We loosely followed a suggested route, a mix of the Stadtwanderweg 1a until Kahlenberg, and later Stadtwanderweg 2. We started our tour in Nußdorf where we walked along the Danube for the first part, and then headed up the steep paved passage with a 300m altitude difference to reach the Leopoldsberg. This was definitely the toughest part, but luckily we already had a great view over the vineyards, the Danube, and parts of Vienna on our way up the hill. On top of the Leopoldsberg there is a church dedicated to St Leopold that was built in 1679 which is already clearly visible from Vienna.
The view from up there was great – we saw parts of Lower Austria, Floridsdorf (a district of Vienna), Vienna itself, and the vineyards that lie in the north of Vienna.
We then continued on our way to the Kahlenberg where we met hundreds of tourists on a terrace, taking selfies with the scenic view over Vienna in their backgrounds. This lead to only a brief stop to take in the view – way too many people for our taste! We could definitely see that day that the Kahlenberg is one of the most popular destinations because of the view over the entire city and even parts of lower Austria.
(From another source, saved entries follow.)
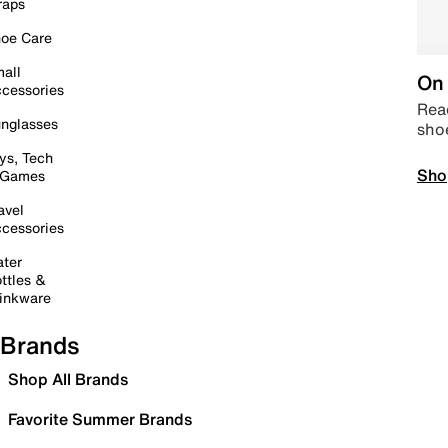
raps
oe Care
all
On 
cessories
Read
nglasses
sho
ys, Tech
Sho
 Games
avel
cessories
ter
ttles &
inkware
Brands
Shop All Brands
Favorite Summer Brands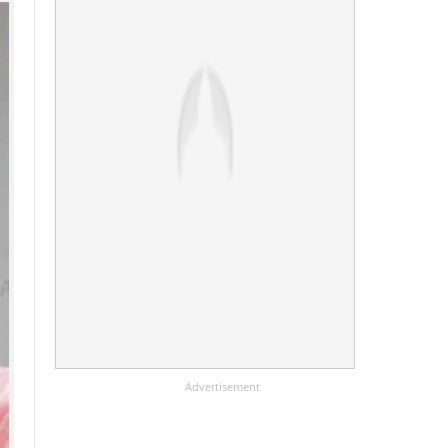
Advertisement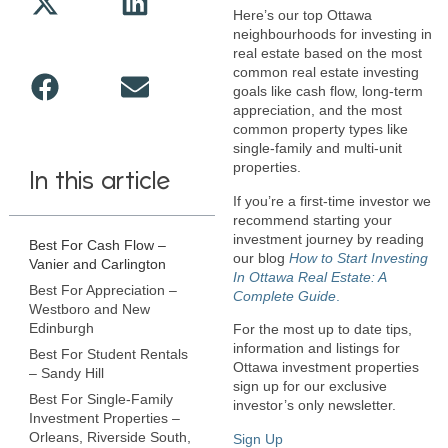
Here’s our top Ottawa
neighbourhoods for investing in
real estate based on the most
common real estate investing
goals like cash flow, long-term
appreciation, and the most
common property types like
single-family and multi-unit
properties.
In this article
If you’re a first-time investor we
recommend starting your
investment journey by reading
Best For Cash Flow –
our blog
How to Start Investing
Vanier and Carlington
In Ottawa Real Estate: A
Best For Appreciation –
Complete Guide
.
Westboro and New
Edinburgh
For the most up to date tips,
information and listings for
Best For Student Rentals
Ottawa investment properties
– Sandy Hill
sign up for our exclusive
Best For Single-Family
investor’s only newsletter.
Investment Properties –
Orleans, Riverside South,
Sign Up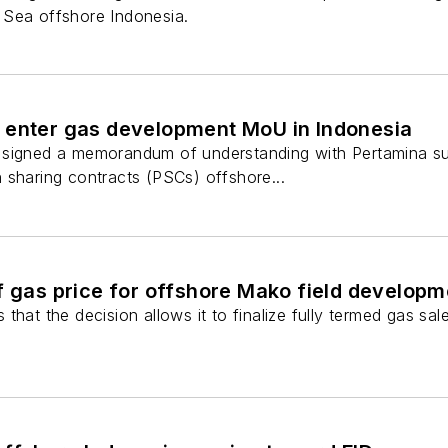
 Sea offshore Indonesia.
 enter gas development MoU in Indonesia
 signed a memorandum of understanding with Pertamina s
 sharing contracts (PSCs) offshore...
f gas price for offshore Mako field developm
that the decision allows it to finalize fully termed gas sa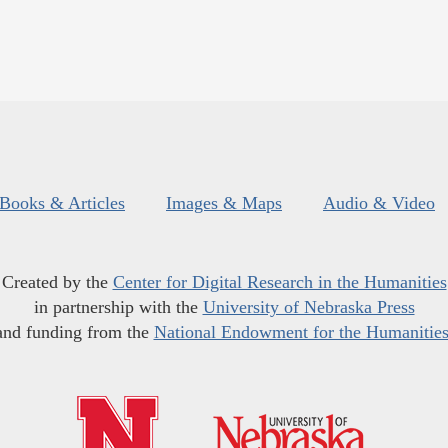
Books & Articles
Images & Maps
Audio & Video
Created by the
Center for Digital Research in the Humanities
in partnership with the
University of Nebraska Press
and funding from the
National Endowment for the Humanitie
The 165m steel tower serving as a transmitter for the Austrian Broadcast Corporation, a private university, and the Stefaniewarte, an observation tower erected in 1887, are also located on the peak of the hill.
Interesting to know: the Leopoldsberg used to have the name Kahlenberg because of the bare rocky slope down to the Danube and was later given the name Leopoldsberg after the emperor Leopold in 1693. Whereas the now-called Kahlenberg was first called Sauberg (sow mountain or pig mountain) because of the many wild pigs roaming the forests and then Josephsberg (Joseph’s Mountain) after an emperor in 1628. Only after changing the original Kahlenberg into Leopoldsberg did the now-Kahlenberg receive its final name.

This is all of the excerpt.